The FAA conducted tests and studies to answer these questions. Not surprisingly, it was learned that the amount of prior flight time had little effect on the acquisition and retention of instrument flight skills. It was also learned that non-IFR-rated pilots had higher accident rates. (In instrument conditions, non-instrument-rated pilots had one accident in 1,459 hours; instrument-rated pilots had one accident in 12,186 hours. In VFR conditions, non-instrument-rated pilots had one accident every 61,900 hours; instrument-rated pilots had one every 94,819 hours.) A review of 5,200 weather-related accidents between 1964 and 1974 showed that 83 percent involved pilots with fewer than 100 hours. Again, no surprises.
The truth out, rulemaking wheels began to churn. The notice of proposed rulemaking came out in June 1983. Two years later, the 125-hour rule was in effect.
Of course, the choice is still yours. You can still opt to build time on your own, but now there's the opportunity to begin instrument training sooner.
Because they observe so many instrument applicants, we asked some examiners what they thought of jumping straight from the private certificate to instrument training.

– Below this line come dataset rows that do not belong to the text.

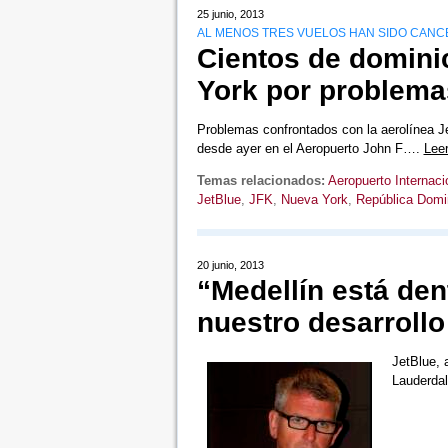
25 junio, 2013
AL MENOS TRES VUELOS HAN SIDO CAN
Cientos de domin
York por problema
Problemas confrontados con la aerolínea J
desde ayer en el Aeropuerto John F….
Lee
Temas relacionados:
Aeropuerto Internaci
JetBlue
,
JFK
,
Nueva York
,
República Domi
20 junio, 2013
“Medellín está den
nuestro desarrollo
JetBlue, 
Lauderdal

Ken Medley, an examiner based in northern Virginia, believes that a certain amount of independent flying after the private can be a good thing. "It's important to get some seasoning on your own," he said. "But an overwhelming number of pilots get their private certificate, then fly only 100 or 200 hours. Their skill potential is never fully developed if this happens. Besides, a pilot can develop a lot of bad habits after flying on his own for a couple of years. Then, if and when he does go for his instrument rating, his instructor has to spend a certain amount of time undoing those bad habits.
"One bad habit I've seen is that pilots use too much aileron input, even in straight-and-level flying. And when you pump the ailerons like that, you can't really hold a precise heading — which, of course, is essential for instrument flying.
"Another thing I see is a sort of fear of complicated airspace. I have applicants for other ratings who want to schedule their check rides out of airports far from a TCA or ARSA. They seem to be uncomfortable with the work load created by dealing with controllers."
While Medley endorses the concept of jumping right into the instrument rating, he also feels that building solo time can be productive, as long as it's used wisely. "You have to give yourself some standards to strive towards and have some self-discipline in your solo flying," he says.
Annabelle Fera, an examiner based in central Maryland, agrees. "You have to build the 50 PIC hours on cross countries anyway, so you might as well get the most out of them," she offered. To her, a good idea might be to fly those cross countries with a CFII in the right seat. The prospective instrument student can receive some hood time that way, as well as hone VOR and NDB tracking. "It sure beats just playing around in the sky," says Fera.
Medley also suggests that instrument students use their PIC cross- country time constructively and stresses that, while an appropriately certificated safety pilot (one who's qualified to fly as PIC in the category of airplane you'll be flying) can help students build hood time, there's no substitute for an instructor's watchful eye.
What if you don't fly in areas conducive to a lot of instrument weather, fly only for pleasure, and don't anticipate ever having to meet a schedule? Well, you might think that the instrument rating isn't for you.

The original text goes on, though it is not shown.